UNO researchers will work on the two projects in collaboration with an interdisciplinary group of scientists from 10 universities, including Tulane University.
The University’s portion of the grants is just over $290,000, according to Monica Farris, director of UNO-CHART.
A project titled “The New First Line of Defense: Building Community Resilience through Residential Risk Disclosure,” was awarded a $3.4 million grant.
Led by the University of Central Florida, researchers will work with communities throughout the Gulf region to improve the dissemination of information about potential hazards to residential housing that can change overtime.
The grant’s principal investigators say the first line of defense for residents and their resilience is housing protected from natural hazard impacts. Yet many residents remain unaware that the building codes and zoning regulations they expect to protect them become outdated as environmental stressors, local development patterns, materials science and construction practices change, according to the grant application.
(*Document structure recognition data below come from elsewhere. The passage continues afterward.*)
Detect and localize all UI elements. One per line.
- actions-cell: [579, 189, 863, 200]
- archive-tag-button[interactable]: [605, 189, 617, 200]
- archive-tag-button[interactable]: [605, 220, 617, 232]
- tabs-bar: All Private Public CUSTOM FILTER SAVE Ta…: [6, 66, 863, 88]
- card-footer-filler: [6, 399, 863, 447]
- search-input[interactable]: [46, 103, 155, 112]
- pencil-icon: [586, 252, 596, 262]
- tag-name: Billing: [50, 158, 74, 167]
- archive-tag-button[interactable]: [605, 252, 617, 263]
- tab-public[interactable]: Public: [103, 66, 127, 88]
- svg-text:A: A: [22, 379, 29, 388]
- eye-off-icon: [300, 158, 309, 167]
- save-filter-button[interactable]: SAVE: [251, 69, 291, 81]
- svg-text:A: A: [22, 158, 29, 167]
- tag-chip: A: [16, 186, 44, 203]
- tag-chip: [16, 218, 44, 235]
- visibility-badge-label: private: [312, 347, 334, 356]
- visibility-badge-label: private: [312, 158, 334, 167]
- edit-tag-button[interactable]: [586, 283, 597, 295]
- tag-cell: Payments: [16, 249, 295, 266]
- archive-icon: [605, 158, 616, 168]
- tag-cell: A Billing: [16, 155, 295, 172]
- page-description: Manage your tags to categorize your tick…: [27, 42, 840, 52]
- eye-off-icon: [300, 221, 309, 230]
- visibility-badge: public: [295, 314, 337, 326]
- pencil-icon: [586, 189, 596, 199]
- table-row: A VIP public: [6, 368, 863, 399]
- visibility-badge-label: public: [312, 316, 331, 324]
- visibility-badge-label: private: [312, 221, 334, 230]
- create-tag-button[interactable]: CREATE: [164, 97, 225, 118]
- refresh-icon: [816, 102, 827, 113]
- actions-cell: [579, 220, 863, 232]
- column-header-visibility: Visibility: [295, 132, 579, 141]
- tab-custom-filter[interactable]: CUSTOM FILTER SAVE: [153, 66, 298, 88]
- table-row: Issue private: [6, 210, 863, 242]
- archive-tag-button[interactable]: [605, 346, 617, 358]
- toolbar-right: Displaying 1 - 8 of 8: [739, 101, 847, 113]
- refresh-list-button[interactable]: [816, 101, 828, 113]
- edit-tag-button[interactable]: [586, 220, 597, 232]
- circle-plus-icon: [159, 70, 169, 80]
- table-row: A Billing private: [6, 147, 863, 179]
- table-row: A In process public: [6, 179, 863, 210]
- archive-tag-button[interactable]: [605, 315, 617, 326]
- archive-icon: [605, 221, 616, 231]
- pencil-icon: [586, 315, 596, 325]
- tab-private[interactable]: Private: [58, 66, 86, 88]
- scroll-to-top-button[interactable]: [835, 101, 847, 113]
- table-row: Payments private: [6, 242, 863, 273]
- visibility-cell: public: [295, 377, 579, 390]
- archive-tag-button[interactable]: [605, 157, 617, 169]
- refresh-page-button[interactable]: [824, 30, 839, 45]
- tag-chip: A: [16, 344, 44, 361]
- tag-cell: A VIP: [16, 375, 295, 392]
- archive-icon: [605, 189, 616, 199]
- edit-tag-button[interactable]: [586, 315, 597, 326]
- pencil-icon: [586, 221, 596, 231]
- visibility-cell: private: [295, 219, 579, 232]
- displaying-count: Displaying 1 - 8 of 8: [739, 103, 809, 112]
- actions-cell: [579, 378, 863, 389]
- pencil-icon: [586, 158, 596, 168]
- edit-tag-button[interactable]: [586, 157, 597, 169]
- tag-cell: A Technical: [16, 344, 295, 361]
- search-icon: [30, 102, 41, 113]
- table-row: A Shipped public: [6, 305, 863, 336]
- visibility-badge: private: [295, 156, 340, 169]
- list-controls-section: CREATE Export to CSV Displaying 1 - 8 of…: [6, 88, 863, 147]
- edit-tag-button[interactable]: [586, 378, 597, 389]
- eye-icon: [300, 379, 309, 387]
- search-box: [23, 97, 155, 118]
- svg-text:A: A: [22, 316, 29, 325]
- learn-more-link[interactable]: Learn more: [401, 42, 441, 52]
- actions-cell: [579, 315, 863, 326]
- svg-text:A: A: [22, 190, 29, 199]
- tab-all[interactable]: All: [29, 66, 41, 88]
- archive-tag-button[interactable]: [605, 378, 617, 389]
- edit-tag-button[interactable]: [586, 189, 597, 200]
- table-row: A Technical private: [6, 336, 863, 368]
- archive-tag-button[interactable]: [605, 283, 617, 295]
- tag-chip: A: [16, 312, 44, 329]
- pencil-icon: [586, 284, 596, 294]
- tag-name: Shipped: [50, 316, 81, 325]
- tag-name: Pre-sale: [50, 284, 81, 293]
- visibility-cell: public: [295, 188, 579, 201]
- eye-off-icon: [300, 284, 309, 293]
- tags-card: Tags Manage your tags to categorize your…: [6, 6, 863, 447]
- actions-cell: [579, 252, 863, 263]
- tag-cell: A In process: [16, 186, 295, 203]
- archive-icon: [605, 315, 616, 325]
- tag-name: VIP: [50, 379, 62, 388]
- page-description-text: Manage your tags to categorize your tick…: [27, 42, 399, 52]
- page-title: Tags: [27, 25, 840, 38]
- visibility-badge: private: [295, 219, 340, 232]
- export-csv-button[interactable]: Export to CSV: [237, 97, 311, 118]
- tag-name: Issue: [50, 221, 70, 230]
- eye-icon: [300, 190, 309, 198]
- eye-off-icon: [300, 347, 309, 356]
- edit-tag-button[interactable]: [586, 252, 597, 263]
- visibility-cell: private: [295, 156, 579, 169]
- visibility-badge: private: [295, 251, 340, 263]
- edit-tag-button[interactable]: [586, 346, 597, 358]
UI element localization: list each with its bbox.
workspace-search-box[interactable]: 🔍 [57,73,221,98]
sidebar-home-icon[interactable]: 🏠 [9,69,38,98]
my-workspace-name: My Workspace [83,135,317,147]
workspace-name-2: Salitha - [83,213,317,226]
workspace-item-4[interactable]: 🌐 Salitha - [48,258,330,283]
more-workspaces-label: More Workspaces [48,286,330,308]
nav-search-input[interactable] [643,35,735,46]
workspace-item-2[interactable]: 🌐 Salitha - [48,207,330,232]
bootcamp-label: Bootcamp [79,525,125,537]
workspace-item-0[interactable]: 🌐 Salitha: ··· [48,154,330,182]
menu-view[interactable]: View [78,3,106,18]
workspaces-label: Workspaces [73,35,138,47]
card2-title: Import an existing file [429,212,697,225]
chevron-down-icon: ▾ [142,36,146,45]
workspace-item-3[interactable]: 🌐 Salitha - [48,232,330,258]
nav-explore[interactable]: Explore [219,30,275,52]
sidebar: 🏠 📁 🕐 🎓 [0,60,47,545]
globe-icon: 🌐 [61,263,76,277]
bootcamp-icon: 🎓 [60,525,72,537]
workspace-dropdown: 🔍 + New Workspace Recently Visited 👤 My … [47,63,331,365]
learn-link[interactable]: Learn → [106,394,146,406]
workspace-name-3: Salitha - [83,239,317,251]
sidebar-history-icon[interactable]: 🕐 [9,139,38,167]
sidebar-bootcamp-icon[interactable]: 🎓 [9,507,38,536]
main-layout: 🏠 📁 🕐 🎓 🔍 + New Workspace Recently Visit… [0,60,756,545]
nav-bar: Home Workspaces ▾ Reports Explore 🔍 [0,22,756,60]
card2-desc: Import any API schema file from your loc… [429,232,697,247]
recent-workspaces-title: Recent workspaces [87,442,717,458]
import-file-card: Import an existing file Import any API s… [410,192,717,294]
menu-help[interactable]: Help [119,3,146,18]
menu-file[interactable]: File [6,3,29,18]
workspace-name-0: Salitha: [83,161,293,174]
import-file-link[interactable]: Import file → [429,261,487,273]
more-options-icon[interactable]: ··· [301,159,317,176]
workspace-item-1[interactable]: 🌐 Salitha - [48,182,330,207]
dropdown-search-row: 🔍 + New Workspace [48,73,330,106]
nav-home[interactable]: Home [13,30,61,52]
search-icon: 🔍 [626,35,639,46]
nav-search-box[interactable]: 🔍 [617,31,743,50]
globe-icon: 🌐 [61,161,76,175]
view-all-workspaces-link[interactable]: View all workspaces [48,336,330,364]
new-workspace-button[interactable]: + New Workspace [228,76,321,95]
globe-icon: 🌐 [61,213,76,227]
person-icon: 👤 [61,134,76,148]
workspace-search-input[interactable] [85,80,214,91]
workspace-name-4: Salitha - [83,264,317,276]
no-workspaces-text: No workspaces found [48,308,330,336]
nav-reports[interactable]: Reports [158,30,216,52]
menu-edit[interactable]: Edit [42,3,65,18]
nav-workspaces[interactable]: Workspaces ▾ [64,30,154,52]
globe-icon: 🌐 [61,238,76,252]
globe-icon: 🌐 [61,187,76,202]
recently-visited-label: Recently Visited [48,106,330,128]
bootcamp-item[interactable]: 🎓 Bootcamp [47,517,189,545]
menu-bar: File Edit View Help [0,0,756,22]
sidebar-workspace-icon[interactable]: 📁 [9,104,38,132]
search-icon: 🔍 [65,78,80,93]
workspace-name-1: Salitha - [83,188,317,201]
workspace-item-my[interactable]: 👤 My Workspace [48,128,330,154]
Improved residential risk disclosure is a key component for building resilient communities. To make informed decisions about where to live and how to protect housing investments, residents require knowledge about potential natural hazard exposure and impacts along with available mitigation strategies, the application states.
The ultimate goal of the project is to identify practices most likely to result in residents taking actions to reduce risk and increase resilience.
The second project, titled “Climate, Culture, Movement: Navigating Decision-Making in a Shifting Landscape for a Resilient United Houma Nation,” was awarded $2.1 million.
Led by Tulane University, the goal of this project is to determine how the United Houma Nation can adapt to climate-related and other short- and long-term stressors while maintaining the integrity of its community and culture.
The United Houma Nation is a Louisiana state-recognized tribe primarily based in southeastern Louisiana that is striving to maintain its unique culture amidst dramatic climatic, environmental and socioeconomic change. According to the grant application, while tribal citizens have sustained livelihoods and communities in a shifting landscape for generations, today ongoing coastal land loss combined with the cumulative impacts of health, social, and economic disparities have created unprecedented challenges for the tribe.
The project team will collaborate with the United Houma Nation to examine existing and emerging stressors, identify resilience strategies and produce actionable information, tools and interventions that can be used by the tribe to navigate these challenges.
Researchers say the project’s findings will be useful to other Gulf Coast communities facing similar issues.